A campaign video showing Herman Cain's campaign chief Mark Block smoking has gone viral.
Several people have suggested it was a joke that starred a Block impersonator. New York Magazine finds the ad so bizarre, they have a piece trying to understand the decisions behind it.
In the video, Block takes a long, slow drag of a cigarette as the Tea Party anthem "I am America," begins playing. It's odd, but odder still were his explanations for the video.
"It's a phenomenon, but so is the Herman Cain campaign," said Block to ABC News. And, as Block put it in the video, we've never seen a candidate like Herman Cain.
In an e-mail to Caroline Horn, CBS News senior political writer, Block wrote:
"Only comment is – I smoke. It's a choice. It's Block being Block."
ABC News reported that while Cain broadcast his 9-9-9 plan on the campaign trail, his top adviser is suggesting something different: "Smoke 'em if you got 'em."
Perhaps that's not what he should be advising.
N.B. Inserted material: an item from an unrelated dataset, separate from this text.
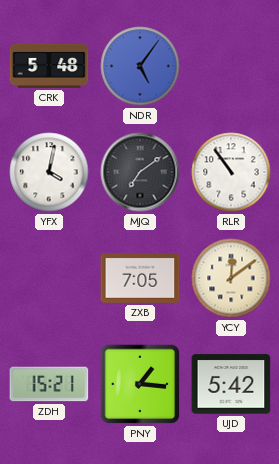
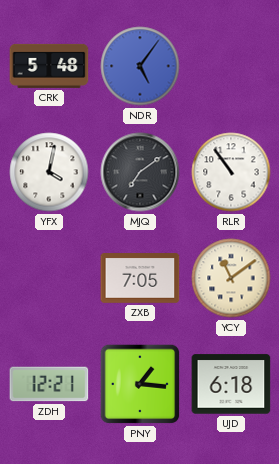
YCY: 12:09 -> 11:09
ZDH: 15:21 -> 12:21
UJD: 5:42 -> 6:18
According to Jeff Poor from the Daily Caller:
You know, if he were a conventional candidate he would be campaigning in Iowa and New Hampshire and working feverishly to raise money to do so. Instead, he keeps to a travel schedule which seems at times more designed to help him sell his book than it does to help him get nominated for president.
Block, 57, was banned from politics in Wisconsin for three years in 1997 after being accused by the Wisconsin State Elections Board of violating election law when he was the campaign manager to state Supreme Court Justice Jon P Wilcox. He claims there's no alterior motive to the cut of him smoking.
He's been smoking since he was about 15 years old, and smokes a half pack of Marlboro Lights every day. While he doesn't condone smoking, Block said, it's a part of who he is.
But The Atlantic notes that Block was the Wisconsin state director for Americans for Properity, a group that opposes state smoking bans. And, according to The New York Times, when he was head of the National Restaurant Association, Cain fought restaurant smoking bans and opposed higher taxes on cigarettes.
The latest polls show Cain leading the Republican field. As Block puts it, "it's obvious we are resonating with the American people."